Under the plan, single people would have their taxes completely forgiven if they make $15,000 or less per year. Married couples who make $30,000 or less would also be forgiven. Each dependent would add an additional $10,000 allowance to the salary calculations. As salaries go up, the level of forgiveness would go down.
A key salary under the plan would be $84,000. That’s the highest income level that a married couple with two children would be able to make without their personal income taxes rising.
Wolf presented the plan as a boon to low-income and working-class families, saying about 67% of Pennsylvanians would either have their taxes reduced or untouched. Republicans came to the opposite conclusion — Gottesman argued that $84,000 for a family of four is squarely middle class, as are even higher salaries.
“I don’t consider that to be the uber-rich who you often hear the left talking about needing to be taxed,” he said.
The median household income in Pennsylvania is about $63,000.
Democratic Appropriations Chair Matt Bradford, one of the legislative leaders charged with examining state revenue and spending, acknowledged that it will be difficult-to-impossible to pass any tax through the GOP-controlled House and Senate.

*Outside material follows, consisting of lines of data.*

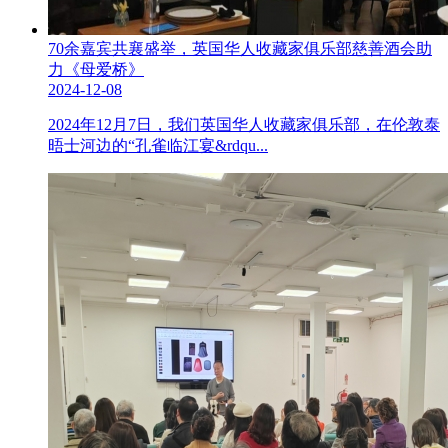
70余嘉宾共襄盛举，英国华人收藏家俱乐部慈善酒会助
力《母爱桥》
2024-12-08
2024年12月7日，我们英国华人收藏家俱乐部，在伦敦泰
晤士河边的“孔雀临江宴&rdqu...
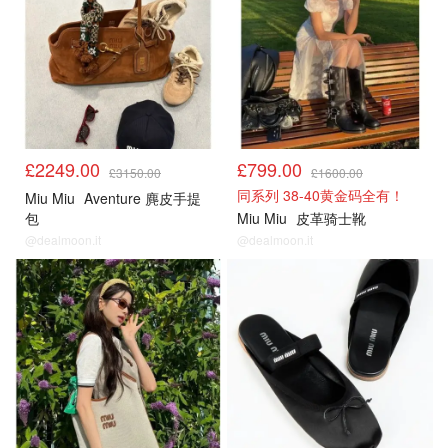
£2249.00
£799.00
£3150.00
£1600.00
同系列 38-40黄金码全有！
Miu Miu
Aventure 麂皮手提
包
Miu Miu
皮革骑士靴
@dealmoon.it
@dealmoon.it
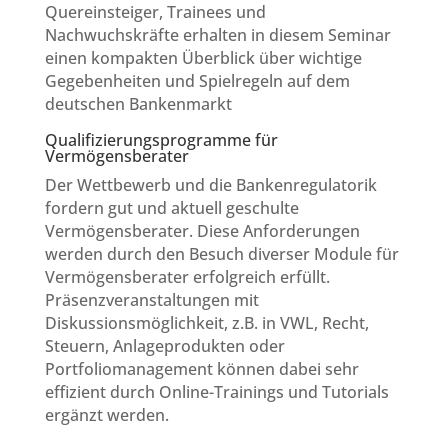
Quereinsteiger, Trainees und
Nachwuchskräfte erhalten in diesem Seminar
einen kompakten Überblick über wichtige
Gegebenheiten und Spielregeln auf dem
deutschen Bankenmarkt
Qualifizierungsprogramme für
Vermögensberater
Der Wettbewerb und die Bankenregulatorik
fordern gut und aktuell geschulte
Vermögensberater. Diese Anforderungen
werden durch den Besuch diverser Module für
Vermögensberater erfolgreich erfüllt.
Präsenzveranstaltungen mit
Diskussionsmöglichkeit, z.B. in VWL, Recht,
Steuern, Anlageprodukten oder
Portfoliomanagement können dabei sehr
effizient durch Online-Trainings und Tutorials
ergänzt werden.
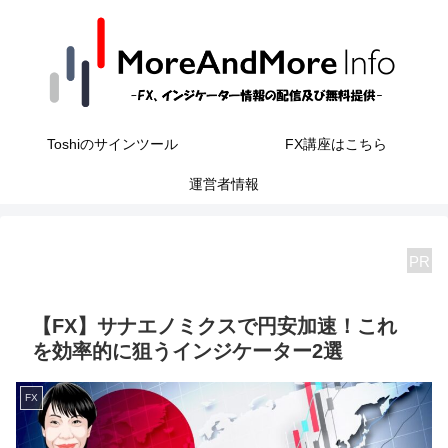
Toshiのサインツール
FX講座はこちら
運営者情報
PR
【FX】サナエノミクスで円安加速！これ
を効率的に狙うインジケーター2選
FX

“Hope springs eternal,” he said.
The personal income tax increase wasn’t the only non-starter in Wolf’s proposal, in Gottesman’s estimation. Also unacceptable to Republican leaders are a slew of Wolf’s perennial proposals: legalizing and taxing adult-use cannabis, increasing Pennsylvania’s $7.25 an hour minimum wage, and a severance tax on the natural gas industry, among others.
“I think that this is the result of the governor not being able to come up with any original solutions to return Pennsylvania back to normal,” Gottesman said. “It shows just how much he’s not taking his responsibility … seriously.”
Republicans don’t have their own plan hammered out yet. Gottesman said they’re focused on getting vaccines out and reopening businesses, not finding new revenue. As an example of their approach, he pointed to efforts to disburse roughly a billion dollars in federal funds, and a bill that would task the National Guard with helping distribute the COVID-19 vaccine.
Bradford said his office has calculated that the revenue shortfall for the next fiscal year will be significant — somewhere between $2.5 and $3.5 billion — something Republicans don’t dispute.
Merely getting people back to work, he argued, won’t fix that.
“We would be foolish to not recognize the structural challenges that are in our budget, that in some cases frankly predate the pandemic,” Bradford said.
Rank-and-file Republicans were quick to echo legislative leaders in criticizing Wolf’s plan.
Representative Seth Grove (R-York), who chairs the House State Government Committee, said on Twitter that he thinks the governor’s strategy of expanding income tax exemptions to get around the uniformity clause is likely unconstitutional. He called the entire proposal a “fiction budget.”
But Wolf — who in recent years has presented fairly moderate budget proposals that have ruffled Republican feathers much less — anticipated the criticism and dismissed it.
“I know that folks on the other side of the aisle are going to point to this budget and tell you all the things it does wrong or all of the things they don’t like,” he said. “But you know what? We’re not in the chamber today … So I’m not talking to them. I’m talking to the people of Pennsylvania.”